The third marker development strategy (the “bioinformatics” approach) employed a computational workflow to identify candidate marker sequences. A series of sequence alignments were used to identify regions sharing high sequence identity between C. pseudonaviculata and C. henricotiae but low sequence identity to the non-target outgroup genomes. Of the 24 candidate sequences selected by the pipeline, two were rejected as poor primer targets. Running BLASTx using the non-redundant database returned seven targets with no hits, and a wide-range of results for the other sequences (Table 2).
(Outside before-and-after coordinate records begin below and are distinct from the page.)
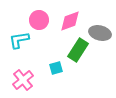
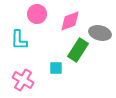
pink circle: moved 2 px left, 6 px up
cyan L-shape: rotated 80 degrees counterclockwise
cyan square: rotated 16 degrees clockwise
pink cross: rotated 20 degrees counterclockwise
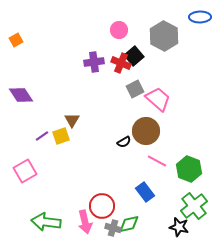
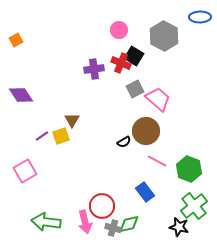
black square: rotated 18 degrees counterclockwise
purple cross: moved 7 px down
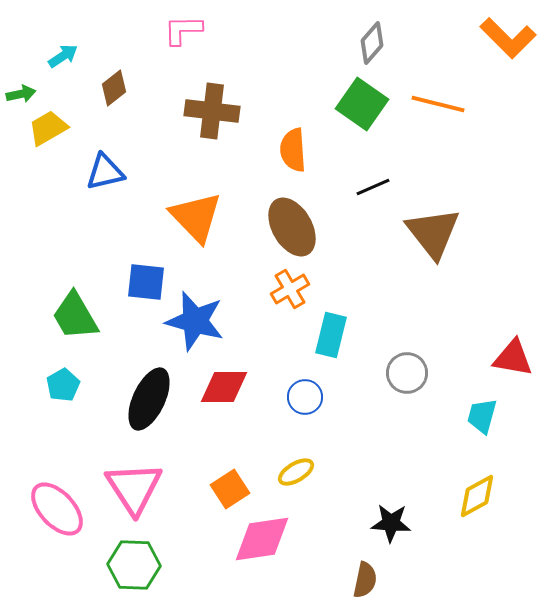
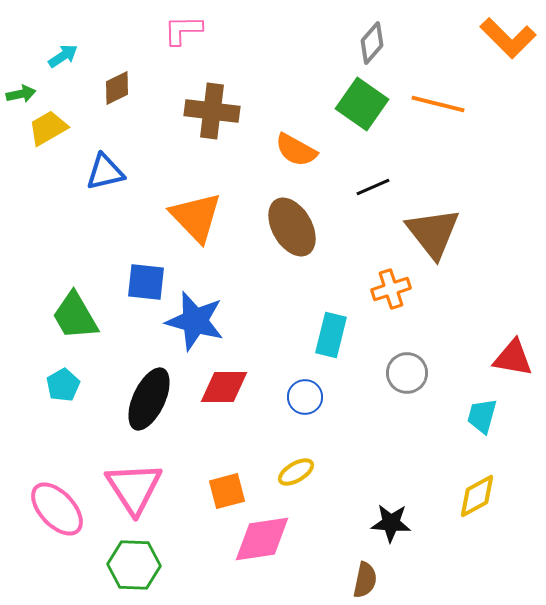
brown diamond: moved 3 px right; rotated 12 degrees clockwise
orange semicircle: moved 3 px right; rotated 57 degrees counterclockwise
orange cross: moved 101 px right; rotated 12 degrees clockwise
orange square: moved 3 px left, 2 px down; rotated 18 degrees clockwise
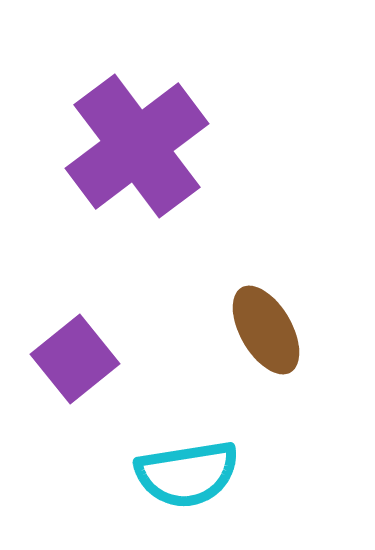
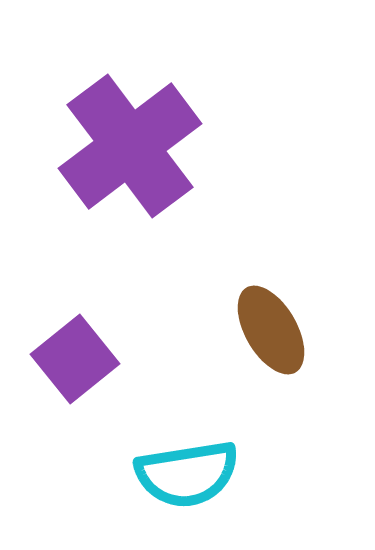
purple cross: moved 7 px left
brown ellipse: moved 5 px right
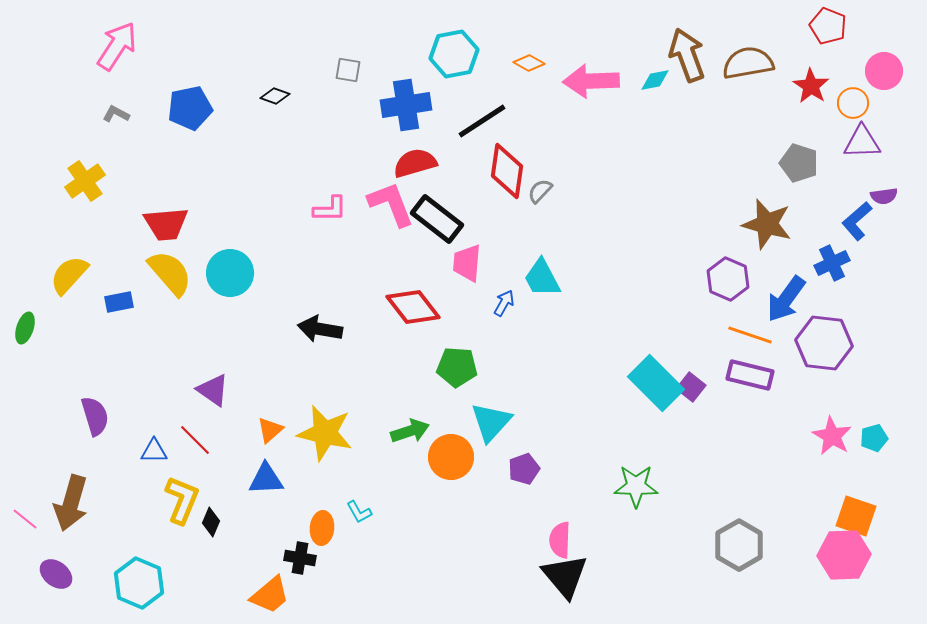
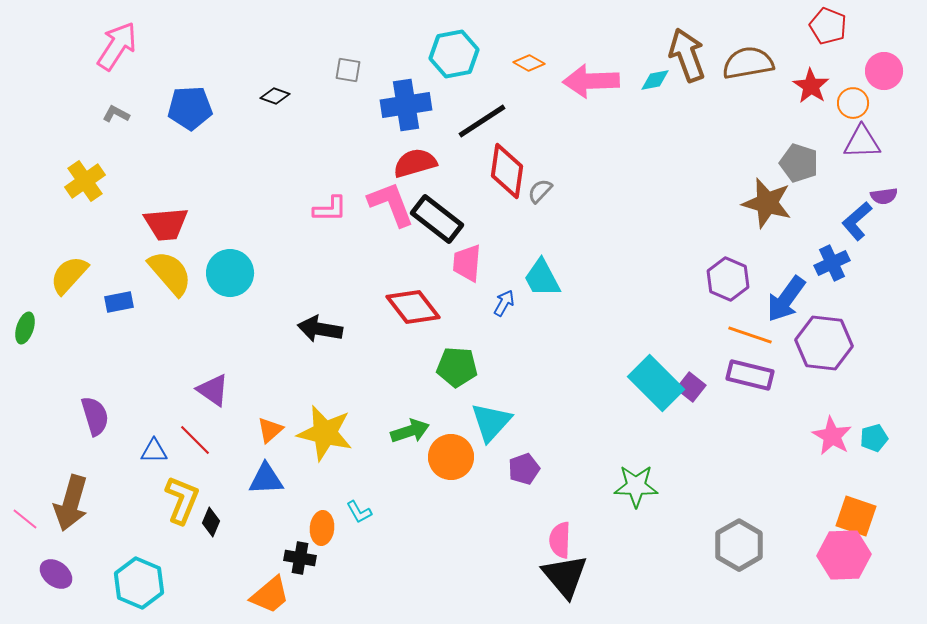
blue pentagon at (190, 108): rotated 9 degrees clockwise
brown star at (767, 224): moved 21 px up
Altogether, 32 candidate markers were identified and examined for specificity using the three different marker development strategies (Supplementary Table S1). First, primers were evaluated by conventional PCR reactions using the outer primers F3 and B3 to assess amplicon production and by using gDNA from three non-target organisms—C. chinensis, D. macrodidyma, and Trichoderma harzianum—to broadly assess specificity. Second, each of the 32 candidate markers was evaluated in conventional LAMP reactions using the full set of six primers per set. Calonectria pseudonaviculata CBS 139707 and water were used as positive and negative controls, respectively, for both evaluations (Supplementary Table S1). Primers used in these tests are listed in Tables 3 and S2. These preliminary analyses resulted in four primers sets—P.17, P.38, P.25.4 and P.24—with desirable characteristics for diagnostics, in that they: (i) did not show false positive amplifications with the outgroups tested; (ii) consistently resulted in positive/bright bands amplified from the positive control; and (iii) produced neither background nor amplification, caused by primer dimerization, from the negative control (summarized in Supplementary Table S1). To further assess the robustness of P.17, P.38, P.25.4 and P.241 primers, gDNA extracted from a defined, heterogeneous mixture of fungi present in boxwood environments was evaluated; no false positives were observed. Volutella pachysandra and V. buxi were also tested since they are economically important and widespread pathogens and endophytes of the Buxaceae family24,25,26; no false positive amplifications were observed when gDNA of these species was screened using the four LAMP primer sets (Table 1, Supplementary Table S1). Finally, following sensitivity evaluation using C. pseudonaviculata gDNA as the control, primer sets P.38, P.25.4 and P.241 were chosen for full testing for identification of the boxwood blight fungi.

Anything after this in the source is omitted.